In October, the PA-NF held a military parade following the ceasefire on 10 October in northern Gaza. That same month, the PA-NF, its parent organization (the Popular Forces), and 2 other anti-Hamas militants reportedly thanked Donald Trump for the Gaza peace plan and ceasefire.

=== Clashes with Hamas ===
After the 10 October ceasefire, Hamas allegedly redeployed members in Jabalia and the refugee camp, where they supposedly launched a crackdown on PA-NF, allegedly arresting and killing its members. However, this was denied by PA-NF in a video released on 14 October. It was reported that clashes between Gazan Security Forces and PA-NF had taken place in Jabalia and Beit Lahia.

== Territorial control and structure ==

The PA-NF is headquartered in the Ezbet Beit Hanoun Elementary School in Northern Gaza. It led by Ashraf al-Mansi, a resident of Gaza City and is made up of around 40 fighters. The militia is primarily made up of former drug dealers/traffickers, with its leader Ashraf al-Mansi having a criminal background.
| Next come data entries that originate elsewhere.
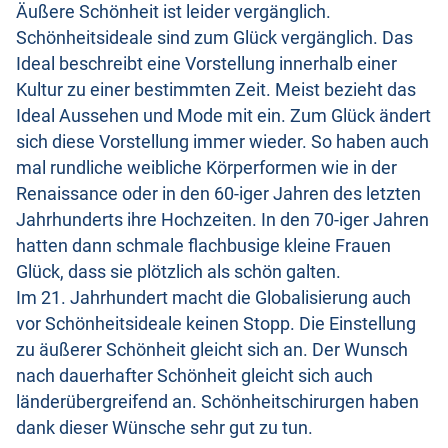
Äußere Schönheit ist leider vergänglich.
Schönheitsideale sind zum Glück vergänglich. Das
Ideal beschreibt eine Vorstellung innerhalb einer
Kultur zu einer bestimmten Zeit. Meist bezieht das
Ideal Aussehen und Mode mit ein. Zum Glück ändert
sich diese Vorstellung immer wieder. So haben auch
mal rundliche weibliche Körperformen wie in der
Renaissance oder in den 60-iger Jahren des letzten
Jahrhunderts ihre Hochzeiten. In den 70-iger Jahren
hatten dann schmale flachbusige kleine Frauen
Glück, dass sie plötzlich als schön galten.
Im 21. Jahrhundert macht die Globalisierung auch
vor Schönheitsideale keinen Stopp. Die Einstellung
zu äußerer Schönheit gleicht sich an. Der Wunsch
nach dauerhafter Schönheit gleicht sich auch
länderübergreifend an. Schönheitschirurgen haben
dank dieser Wünsche sehr gut zu tun.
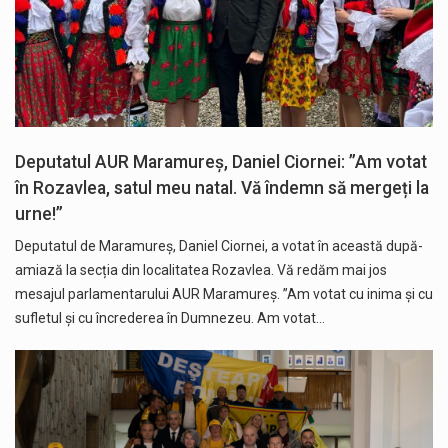
Deputatul AUR Maramureș, Daniel Ciornei: ”Am votat
în Rozavlea, satul meu natal. Vă îndemn să mergeți la
urne!”
Deputatul de Maramureș, Daniel Ciornei, a votat în această după-
amiază la secția din localitatea Rozavlea. Vă redăm mai jos
mesajul parlamentarului AUR Maramureș. ”Am votat cu inima și cu
sufletul și cu încrederea în Dumnezeu. Am votat…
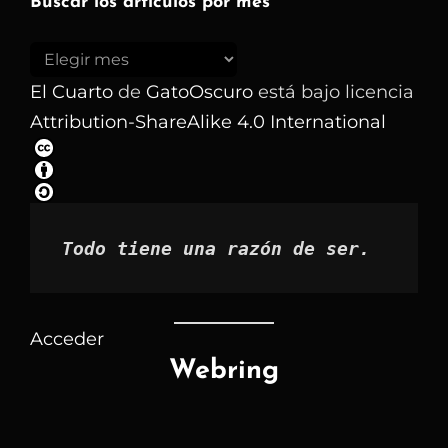
Buscar los artículos por mes
Buscar
los
El Cuarto
de
GatoOscuro
está bajo licencia
artículos
Attribution-ShareAlike 4.0 International
por
mes
Todo tiene una razón de ser.
Acceder
Webring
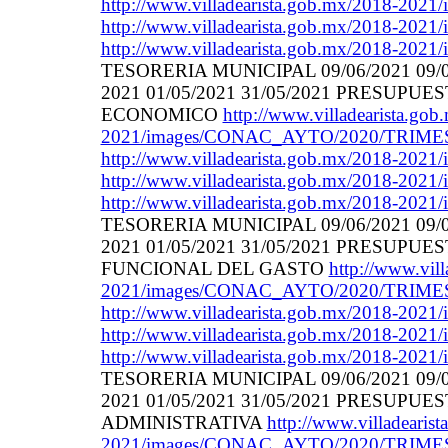
http://www.villadearista.gob.mx/2018-202
http://www.villadearista.gob.mx/2018-202
http://www.villadearista.gob.mx/2018-2021/i
TESORERIA MUNICIPAL 09/06/2021 09/0
2021 01/05/2021 31/05/2021 PRESUP
ECONOMICO
http://www.villadearista.gob
2021/images/CONAC_AYTO/2020/TRIME
http://www.villadearista.gob.mx/2018-202
http://www.villadearista.gob.mx/2018-202
http://www.villadearista.gob.mx/2018-2021/i
TESORERIA MUNICIPAL 09/06/2021 09/0
2021 01/05/2021 31/05/2021 PRESUP
FUNCIONAL DEL GASTO
http://www.vil
2021/images/CONAC_AYTO/2020/TRIME
http://www.villadearista.gob.mx/2018-202
http://www.villadearista.gob.mx/2018-202
http://www.villadearista.gob.mx/2018-2021/i
TESORERIA MUNICIPAL 09/06/2021 09/0
2021 01/05/2021 31/05/2021 PRESUP
ADMINISTRATIVA
http://www.villadearis
2021/images/CONAC_AYTO/2020/TRIME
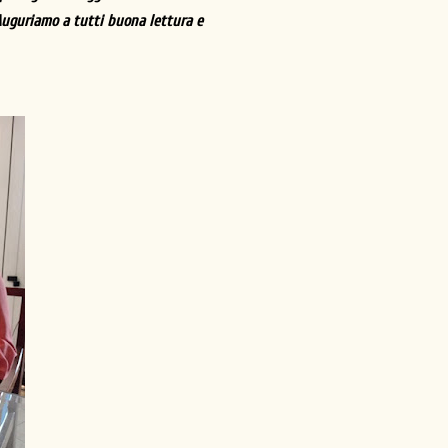
 Auguriamo a tutti buona lettura e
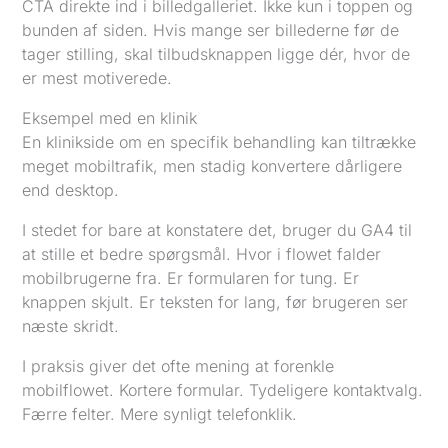
CTA direkte ind i billedgalleriet. Ikke kun i toppen og
bunden af siden. Hvis mange ser billederne før de
tager stilling, skal tilbudsknappen ligge dér, hvor de
er mest motiverede.
Eksempel med en klinik
En klinikside om en specifik behandling kan tiltrække
meget mobiltrafik, men stadig konvertere dårligere
end desktop.
I stedet for bare at konstatere det, bruger du GA4 til
at stille et bedre spørgsmål. Hvor i flowet falder
mobilbrugerne fra. Er formularen for tung. Er
knappen skjult. Er teksten for lang, før brugeren ser
næste skridt.
I praksis giver det ofte mening at forenkle
mobilflowet. Kortere formular. Tydeligere kontaktvalg.
Færre felter. Mere synligt telefonklik.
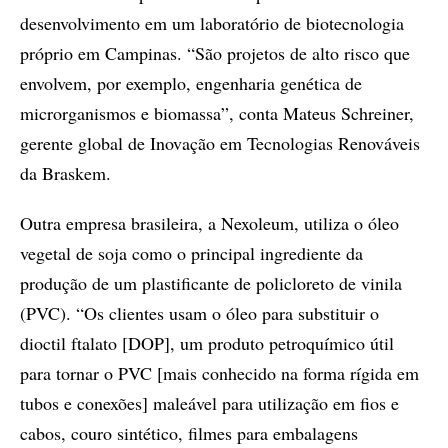
desenvolvimento em um laboratório de biotecnologia
próprio em Campinas. “São projetos de alto risco que
envolvem, por exemplo, engenharia genética de
microrganismos e biomassa”, conta Mateus Schreiner,
gerente global de Inovação em Tecnologias Renováveis
da Braskem.
Outra empresa brasileira, a Nexoleum, utiliza o óleo
vegetal de soja como o principal ingrediente da
produção de um plastificante de policloreto de vinila
(PVC). “Os clientes usam o óleo para substituir o
dioctil ftalato [DOP], um produto petroquímico útil
para tornar o PVC [mais conhecido na forma rígida em
tubos e conexões] maleável para utilização em fios e
cabos, couro sintético, filmes para embalagens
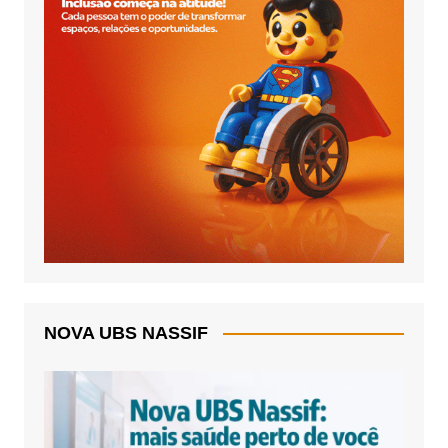
NOVA UBS NASSIF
On 14 October 2025, Ashraf Al-Mansi, the group's leader, released a video where he denied the alleged Hamas crackdown. Al-Mansi also proclaimed that PA-NF controls several areas in northern Gaza, and warned Hamas from entering their territory. Its flag featuring the logo of PA-NF, is displayed on its vehicles and facilities within its territory.

The militias also maintains ties with the IDF. Unlike the self-proclaimed "un-ideological" parent organization the Popular Forces, some sources have accused the PA-NF of being Islamist. One prominent PA-NF lieutenant, Abu Anas Zeidan, is a former Salafi jihadist who was part of the Islamic State before joining al-Mansi's group.